Figure 28 Cisco IOS Firewall for SIP Awareness Sample Topology
SIP Message Treatment by the Firewall
See Table 32 for information on the treatment of SIP methods by the Cisco IOS firewall.
Table 32 Treatment of SIP Methods by the Cisco IOS Firewall
SIP Message
|
Purpose
|
200 OK
|
Signifies the end of the call creation phase. The packet is checked for validity against the call database, and the contact information of the server is taken from it. Temporary call-flow-based openings in the firewall are created for allowing the BYE message, which can be initiated from the inside or outside.
|
200 OK for BYE
|
Signifies the graceful termination of the call and is in response to the BYE message. The same action as the CANCEL message is taken.
|
ACK
|
Signifies that the message is passed after checking for validity.
|
BYE
|
Signifies the intent to terminate the call. The database state is updated and temporary openings in the firewall are created for response to the BYE message.
|
CANCEL
|
Signifies abnormal data termination.
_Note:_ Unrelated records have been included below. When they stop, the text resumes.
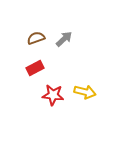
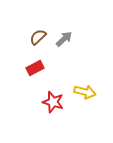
brown semicircle: moved 2 px right, 1 px up; rotated 24 degrees counterclockwise
red star: moved 7 px down; rotated 10 degrees clockwise
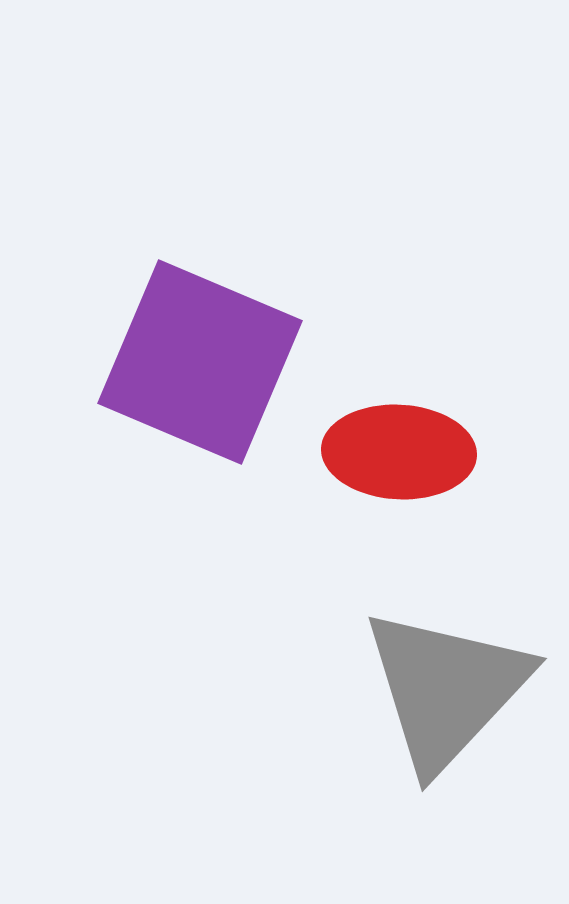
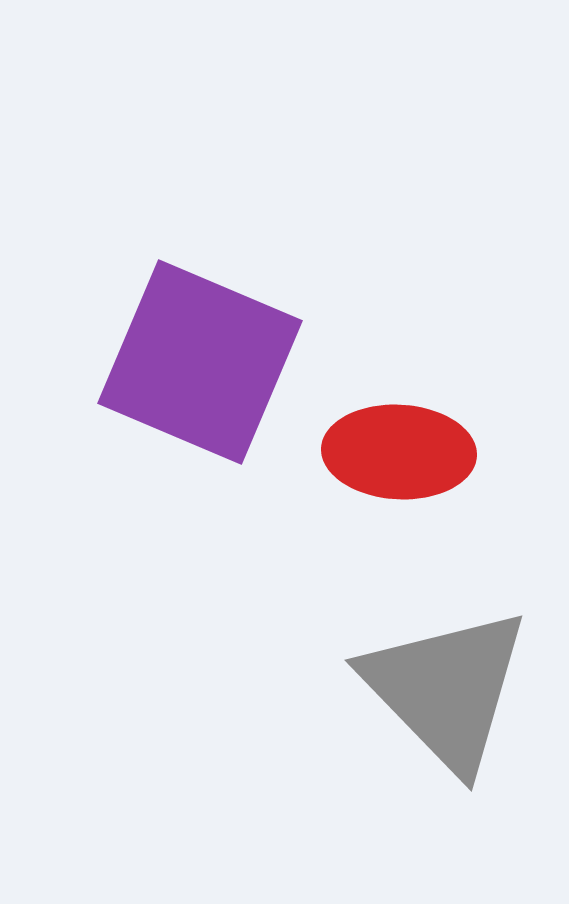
gray triangle: rotated 27 degrees counterclockwise
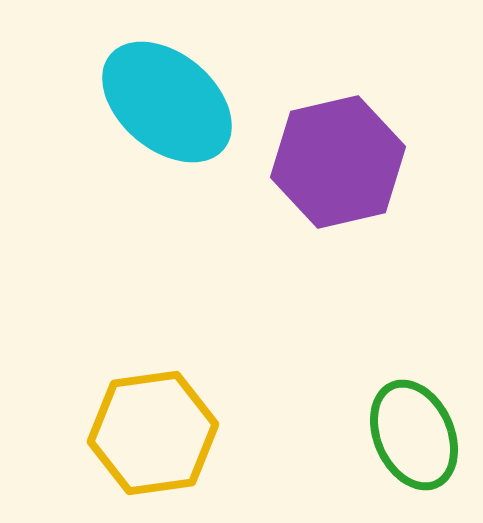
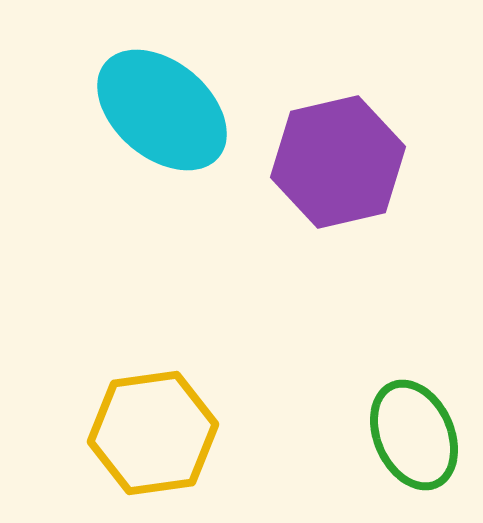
cyan ellipse: moved 5 px left, 8 px down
The signaling sessions, media sessions, pregenerated temporary openings in the firewall, and the call database entry for the call are removed.
|
INVITE
|
Occurs typically at the start of the call. The firewall will create a database entry upon receipt of this method and fill the database with relevant information extracted from this message. Temporary openings in the firewall will allow for a series of responses to the INVITE request. The temporary openings will be call-flow sensitive and will allow for responses for a fixed amount of time (t = 30 secs).
|
NO MATCH
|
Signifies a signaling message that is not present in the database.
|
Other Methods
|
Signifies that the message is passed if the call ID is present in the call database.
|
REGISTER
|
Results in the creation of an entry in the call database. Time-based, flow-control ACL firewall openings will allow for the response to the REGISTER and subsequent INVITE messages.
|
SESSION PROGRESS
|
Contains a response to the INVITE message, and it is a packet during the call creation phase. The packet is checked against the call database for validity of call ID and the media ports; the server proxy information is gathered from the packet. Media channels should be created in this phase.
|
Call Database
A call database, which contains the details of a call leg, is maintained for all call flows. A call database is created and maintained because there can be numerous signaling sessions for each call. Table 33 identifies the information available in the call database.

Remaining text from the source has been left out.